As a lifelong football fan, I have long rued the ascendancy of the short pass. Ever since Joe Montana implemented the West Coast passing scheme to such glorious effect in 1980s, teams all across the league have adopted its principles—opting for shorter, safer completions at the expense of a potential big gain down the field. While no doubt effective, this risk-adverse philosophy also can be dreadfully dull to watch.

While SOA implementations are not a spectator sport, a variant of the question bedeviling football coaches—whether to play it safe or go for the end zone—faces insurance company CIOs moving toward a service-oriented architecture. At Insurance Networking News’ first annual Web Services and SOA summit, held in New York on Jan. 23, 2008, a rough consensus emerged that when implementing SOA, a stepped approach is often preferable to grander ambitions.

Ron Schmelzer, managing partner at Baltimore, Md.-based SOA research and advisory group ZapThink LLC, said an insurance carrier would be well advised to implement SOA in a limited area first, and gauge its efficiency before rolling it out enterprisewide. “How do you eat an elephant?” he asked. “One bite at a time.”

One primary benefit of the incremental approach, Schmelzer noted, was a reduction in risk and project time.

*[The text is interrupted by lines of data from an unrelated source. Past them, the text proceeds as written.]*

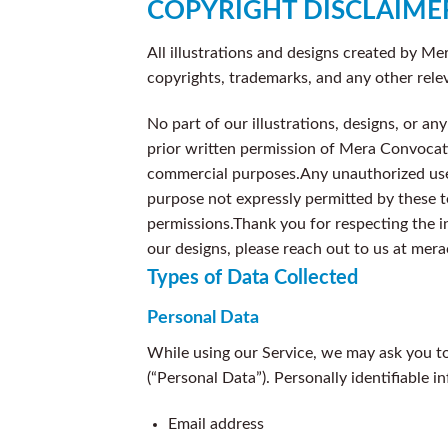
COPYRIGHT DISCLAIME
All illustrations and designs created by Me
copyrights, trademarks, and any other rele
No part of our illustrations, designs, or a
prior written permission of Mera Convocatio
commercial purposes.
Any unauthorized use 
purpose not expressly permitted by these 
permissions.
Thank you for respecting the i
our designs, please reach out to us at me
Types of Data Collected
Personal Data
While using our Service, we may ask you to 
(“Personal Data”). Personally identifiable i
Email address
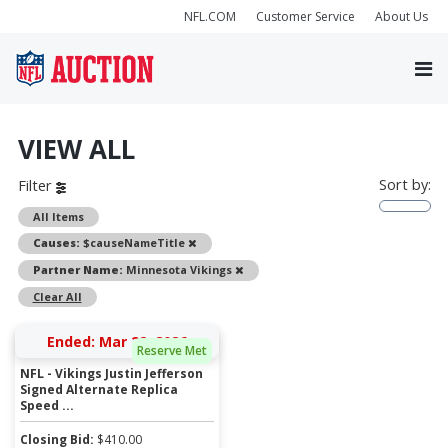
NFL.COM
Customer Service
About Us
VIEW ALL
Sort by:
Filter
All Items
Remove
Causes:
$causeNameTitle
Remove
Partner Name:
Minnesota Vikings
Clear All
Ended: Mar 22, 2026
Reserve Met
NFL - Vikings Justin Jefferson
Signed Alternate Replica
Speed ...
Closing Bid:
$
410.00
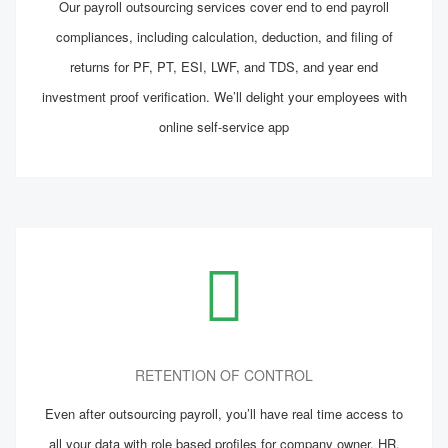
Our payroll outsourcing services cover end to end payroll
compliances, including calculation, deduction, and filing of
returns for PF, PT, ESI, LWF, and TDS, and year end
investment proof verification. We’ll delight your employees with
online self-service app
RETENTION OF CONTROL
Even after outsourcing payroll, you’ll have real time access to
all your data with role based profiles for company owner, HR,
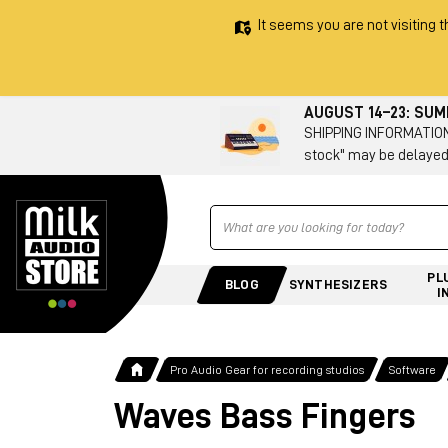
It seems you are not visiting t
AUGUST 14–23: SU
SHIPPING INFORMATION 
stock" may be delayed
Ricerca
PL
BLOG
SYNTHESIZERS
I
Pro Audio Gear for recording studios
Software
Waves Bass Fingers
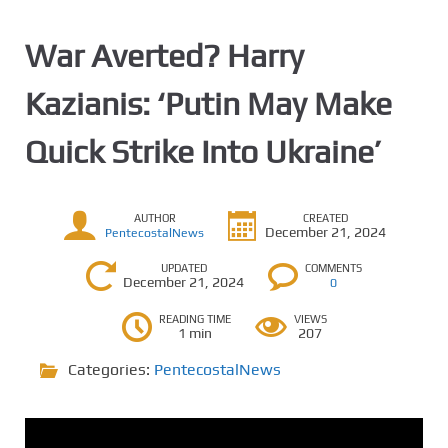
War Averted? Harry
Kazianis: ‘Putin May Make
Quick Strike Into Ukraine’
AUTHOR
CREATED
December 21, 2024
PentecostalNews
UPDATED
COMMENTS
December 21, 2024
0
READING TIME
VIEWS
1 min
207
Categories:
PentecostalNews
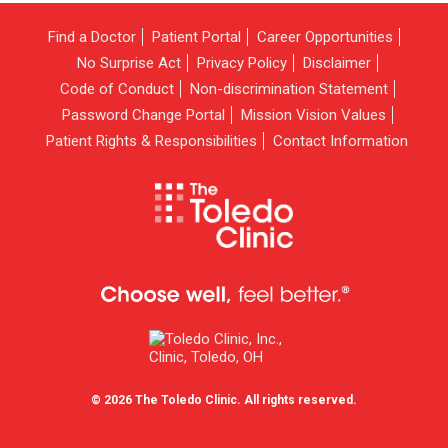
Find a Doctor
Patient Portal
Career Opportunities
No Surprise Act
Privacy Policy
Disclaimer
Code of Conduct
Non-discrimination Statement
Password Change Portal
Mission Vision Values
Patient Rights & Responsibilities
Contact Information
© 2026 The Toledo Clinic. All rights reserved.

For a three- to six-month project, the cost of a troubled or failed implementation is low, while if a three- to five-year plan should go astray, the implications can be catastrophic. What’s more, by undertaking a long-term plan, IT is making the dangerous assumption that a carrier’s underlying business needs will not change markedly, he said.

The case for an incremental approach was clearly illustrated in the remarks of Gary Plotkin, VP and CIO for The Hartford’s P&C operations. As CIO of a 198-year-old company burdened with a thicket of legacy systems, some dating back 47 years, few people could benefit more from a rapid, enterprisewide SOA implementation than Plotkin. Yet, Plotkin said a rapid move to SOA isn’t always advisable or even feasible. To buttress this point, he unveiled a chart that showed (in finite, excruciating detail) the Byzantine interrelations between the 475 business applications, 212 functions with 200 separate software or infrastructure solutions that the Hartford had running when Plotkin came on board as CIO.

“This is a very complex environment,” Plotkin said, adding that he showed the chart to the Hartford’s board of directors to underscore the enormity of the challenge that the company faced. “Something that took 47 years to create does not get resolved in two. I wish it did, but we need to attack this problem piece by piece.”

Thus, Plotkin has wisely committed to methodically, yet inexorably, simplify the company’s IT infrastructure with SOA, quite content to eat the elephant one bite at a time while heading for the end zone.